Biraz da ‘Yafa’dan bahsedelim. Bu EP adını memleketin Yafa’dan alıyor. Yafa’nın hayatındaki öneminden bahsedebilir misin?
Yafa’da büyüdüm, hayatımın oluştuğu ve halen birçok anlamda var olduğu yer orası. Şehri ya da ülkeni terk edip geri döndüğünde, garip bir his yaşıyorsun. Her şey hem çok tanıdık hem de uzun süre uzak kaldığın için yabancı geliyor. Kendini hem oraya ait hem de değil gibi hissediyorsun. ‘Yafa’ isminde bir şarkı yapmayı çok istiyordum, çünkü beni bundan daha iyi ifade eden bir şey yok. Parçada kendi hikayemi anlatıyorum. İçine babaannemin ses kaydını da koydum. O da Yafalıydı, bu da kişisel hikayeme bir katman daha eklemiş oldu.
Filistin kökenli genç bir sanatçı olarak, müziğin sıklıkla kimlik ve kültürel deneyimler gibi temaları işliyor. Müziğinle bunları yansıtmak senin için ne kadar önemli?
Amacımın sanatım aracılığıyla konuşmak olduğuna inanıyorum. Bu, önemli mesajlar vermenin tek bildiğim yolu. Çocukken beni temsil eden figürler bulmakta zorlanıyordum ve kim olduğumu keşfetmem çok zaman aldı. Kendim olamıyormuşum gibi hissediyordum çünkü temsil edilmediğim bir dünyada büyüdüm. Benim için eksik olan o temsili daha genç nesillere sunmak benim için çok önemli. Bu yüzden düşüncelerimi sanatım aracılığıyla ifade ediyorum ve sanatı, kelimelerden daha etkili bir araç olarak görüyorum. Ayrıca sanatın insanlara nazik bir şekilde dokunabilme özelliği var; bu sebeple birleştirici bir yapısı olduğuna inanıyorum.

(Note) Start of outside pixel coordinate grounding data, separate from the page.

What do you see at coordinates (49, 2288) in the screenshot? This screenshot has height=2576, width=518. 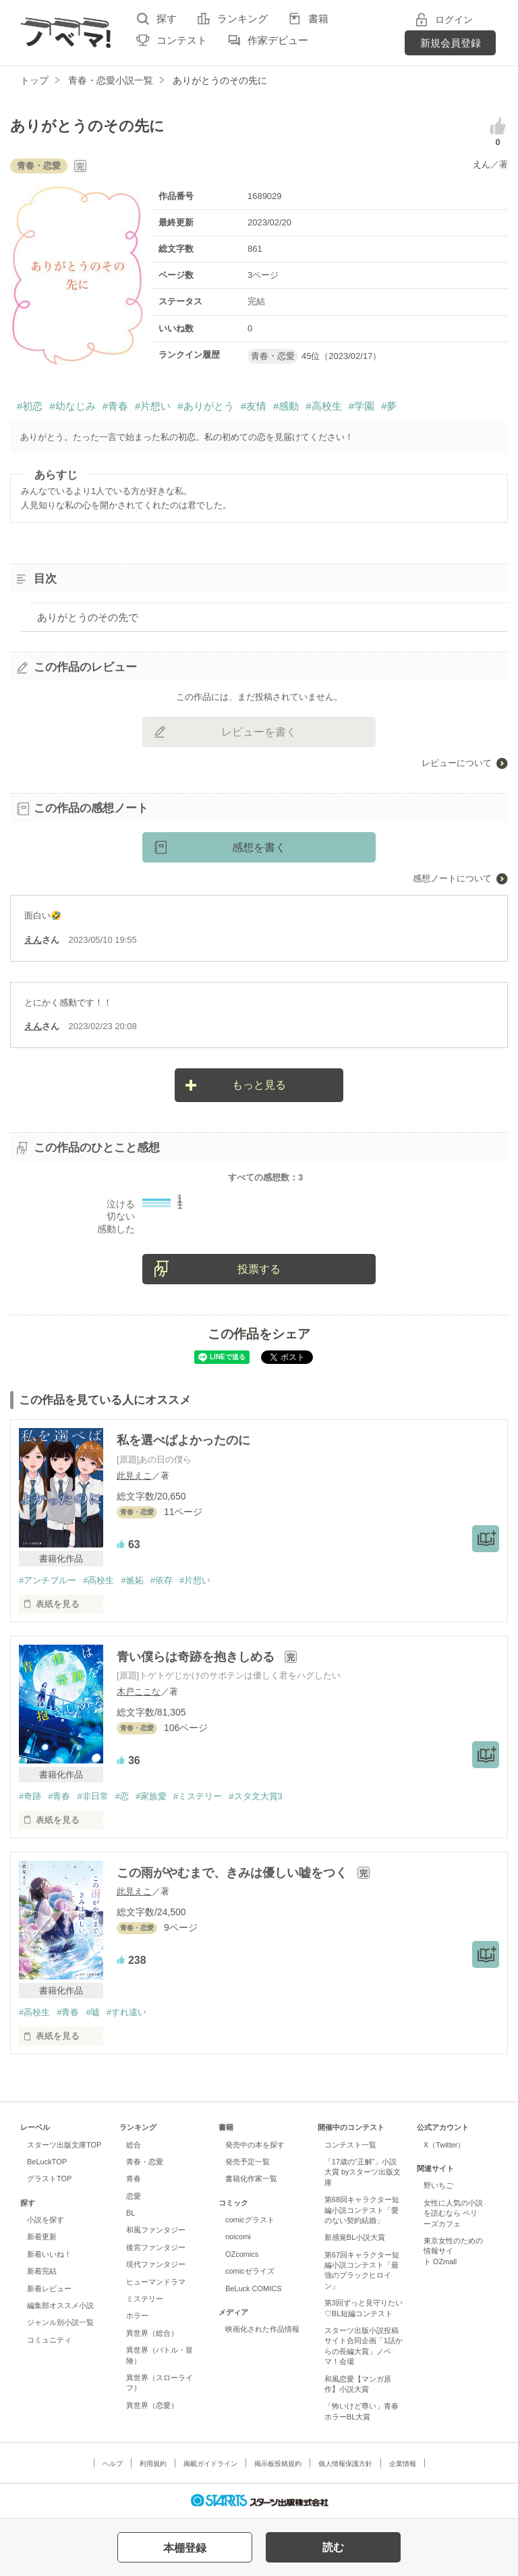 I see `新着レビュー` at bounding box center [49, 2288].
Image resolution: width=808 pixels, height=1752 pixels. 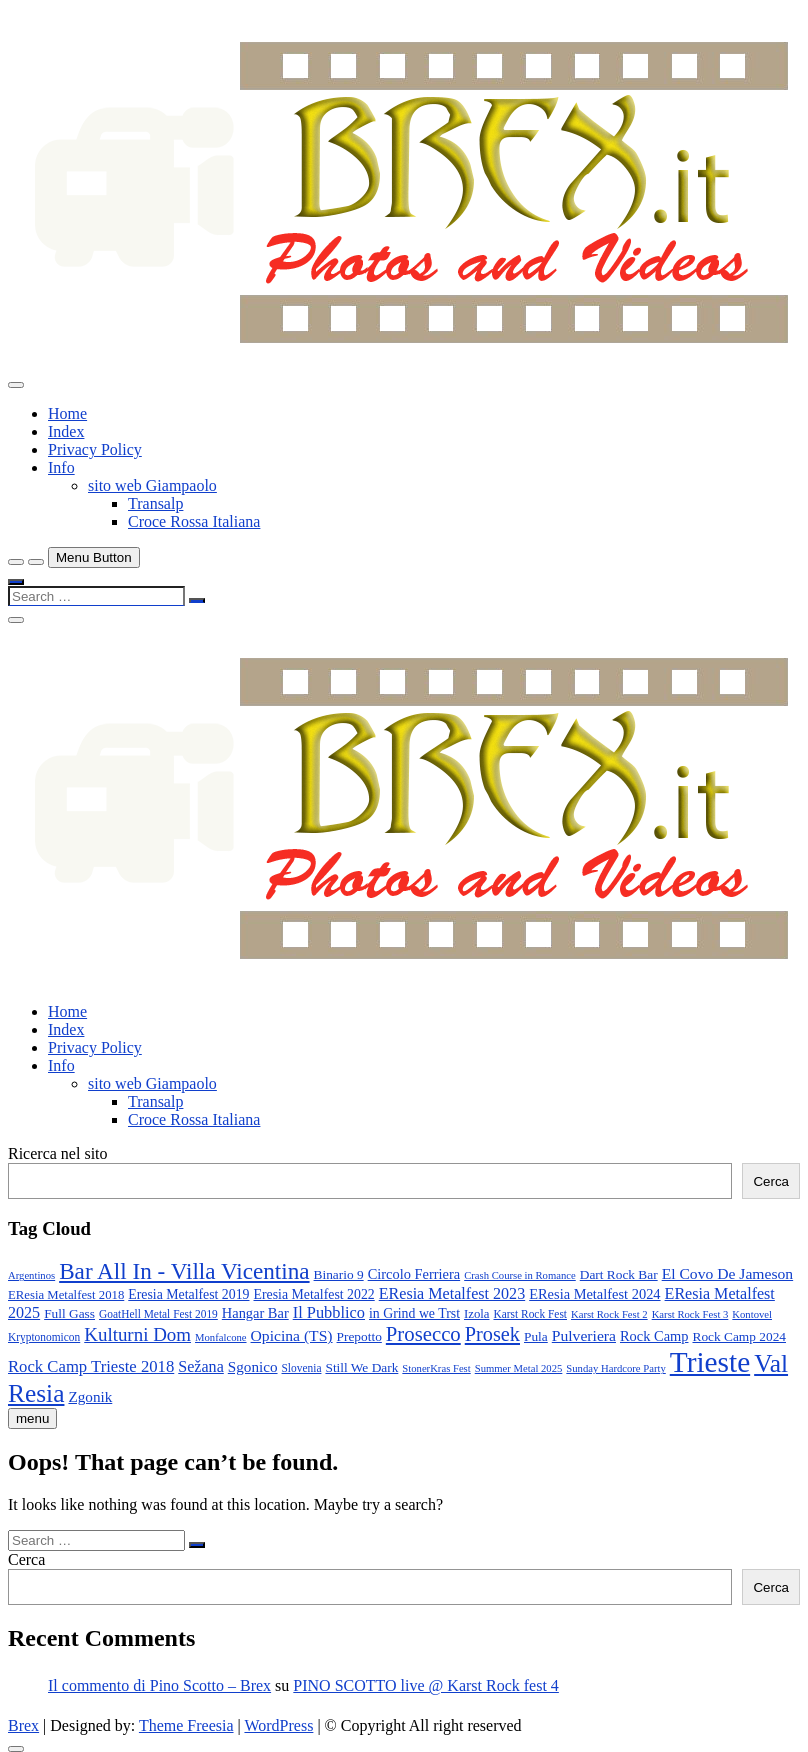 What do you see at coordinates (188, 1294) in the screenshot?
I see `Eresia Metalfest 2019 [Eresia Metalfest 2019 (12 elementi)]` at bounding box center [188, 1294].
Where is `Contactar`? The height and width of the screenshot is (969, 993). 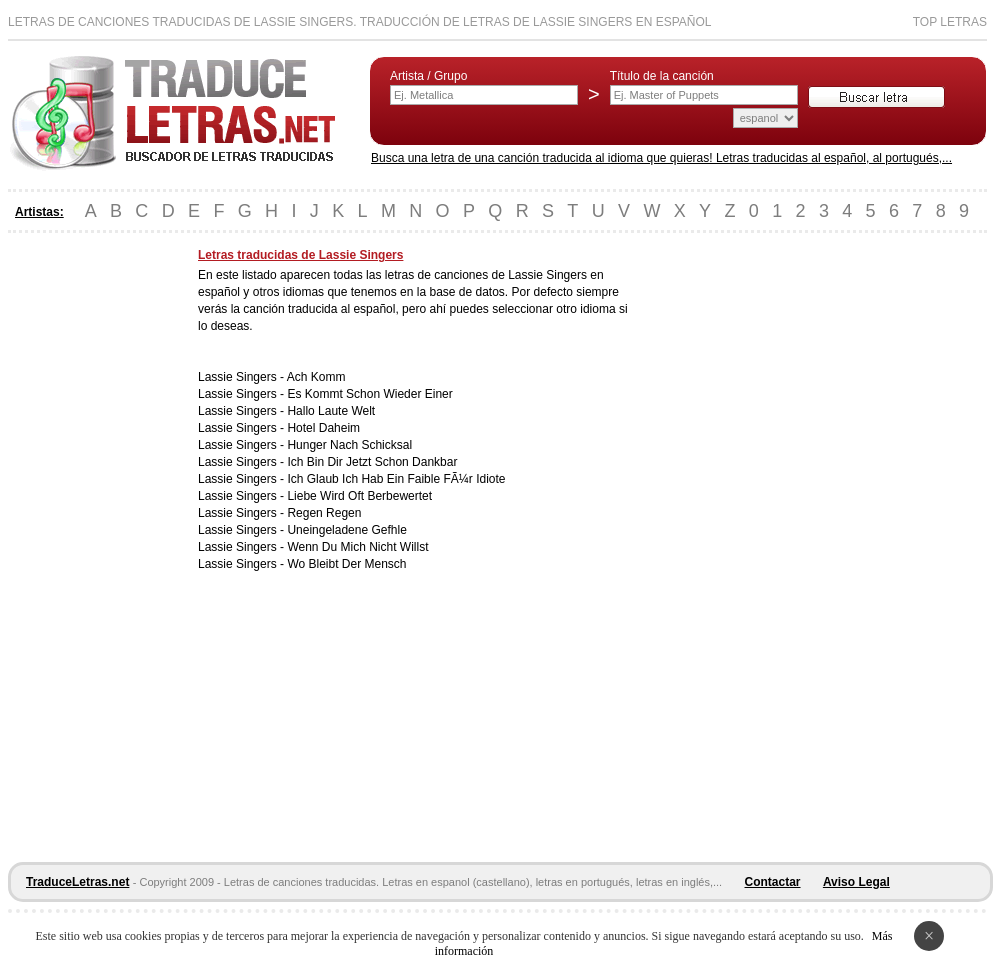 Contactar is located at coordinates (773, 882).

Müzik endüstrisinde öz güvenle ilerliyorsun. Önümüzdeki birkaç yıl için hedeflerin neler?
Kesinlikle albüm çıkarmak istiyorum. İnşa ettiğim bu evreni genişletmek istiyorum. Ayrıca müziğimin daha fazla insana ulaştırabilmeyi ve canlı performanslarımı geliştirebilmeyi arzu ediyorum. Bunların hepsi kendimi ait hissettiğim bir evren yaratma ihtiyacından geliyor. Dünya üzerinde tam anlamıyla ait hissettiğim bir yer bulma konusunda zorlandığımdan ötürü bunu sanatımda inşa etmek istiyorum.

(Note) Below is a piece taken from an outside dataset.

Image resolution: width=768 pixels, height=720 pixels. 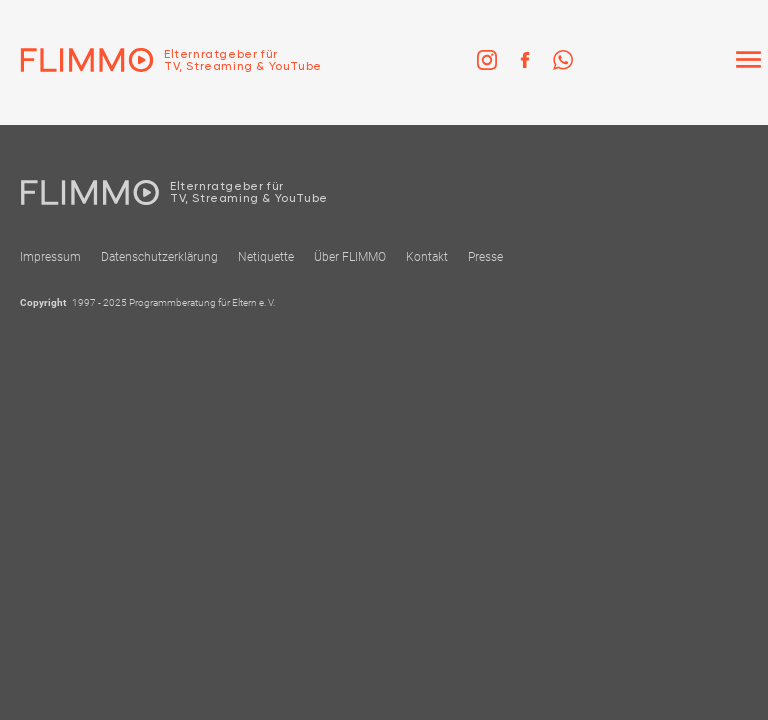 What do you see at coordinates (350, 257) in the screenshot?
I see `Über FLIMMO` at bounding box center [350, 257].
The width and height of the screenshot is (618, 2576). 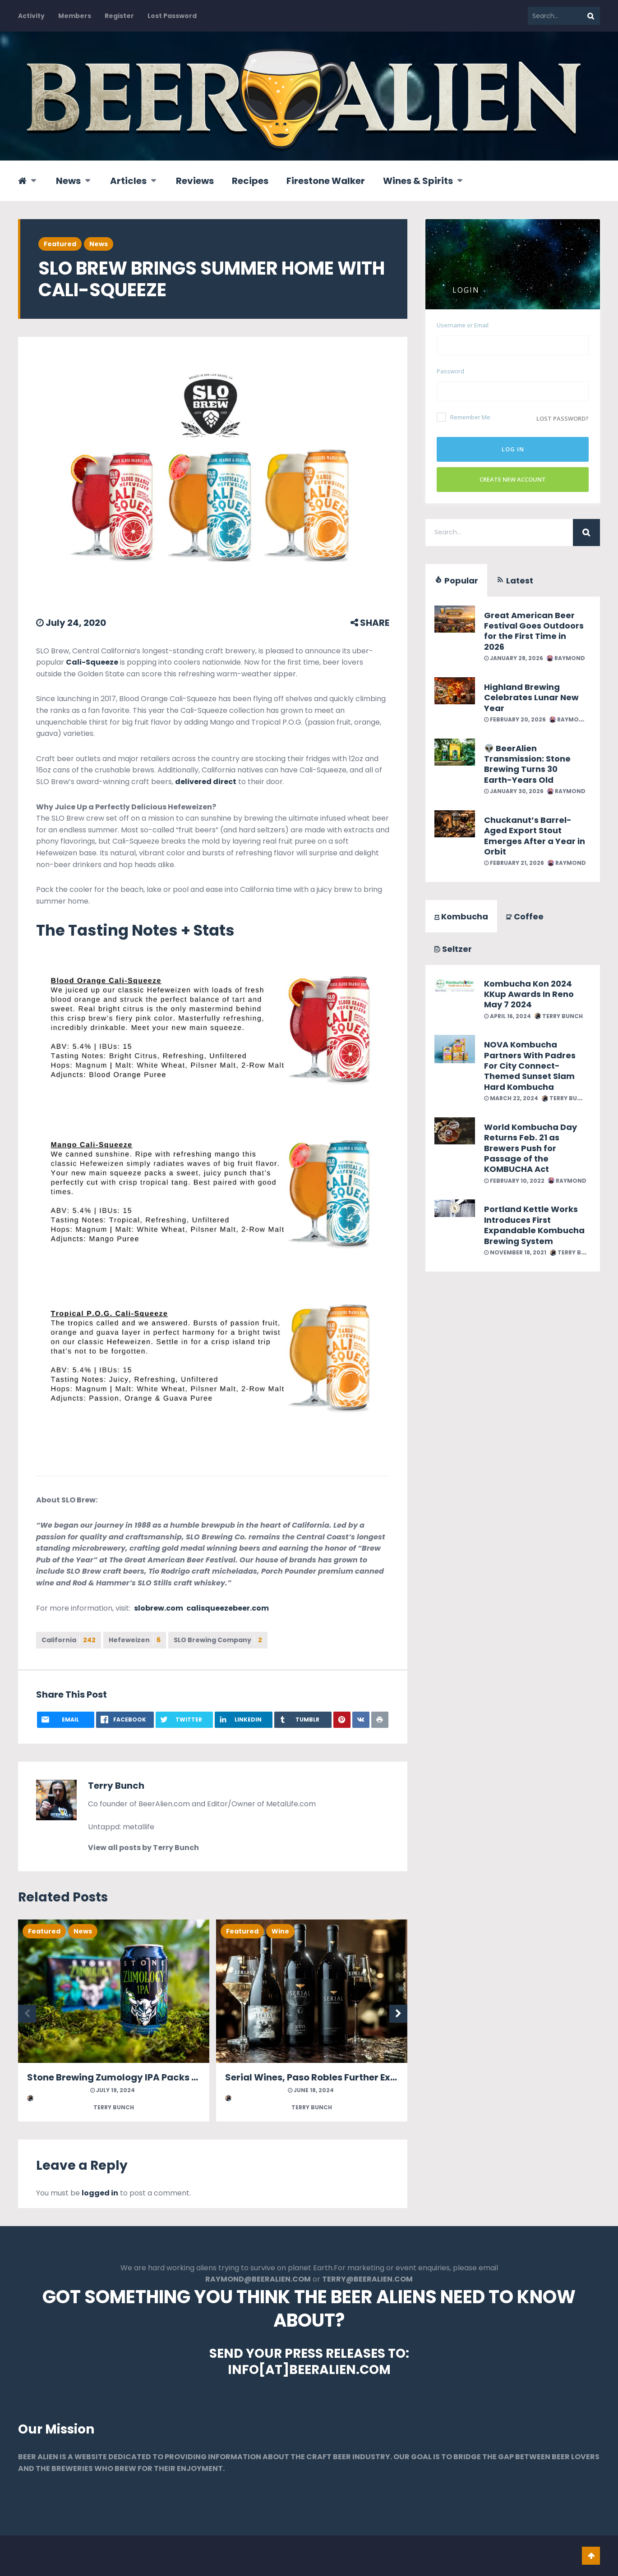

İleride iş birliği yapmayı hayal ettiğin bir sanatçı var mı? Bugünlerde neler dinliyorsun?
İş birliği anlamında Tamino iyi olabilir. Tyler, The Creator ile bir şeyler yapabilmek de inanılmaz olurdu. O da projeleri için farklı evrenler inşa eden bir sanatçı. Tobe Nwigwe’ye bayılıyorum, bir de Little Simz inanılmaz! Son zamanlarda Tyler, The Creator’ın son albümünü dinliyorum, gerçekten çok iyi. Kız grubu Flo’yu da epeyce dinliyorum.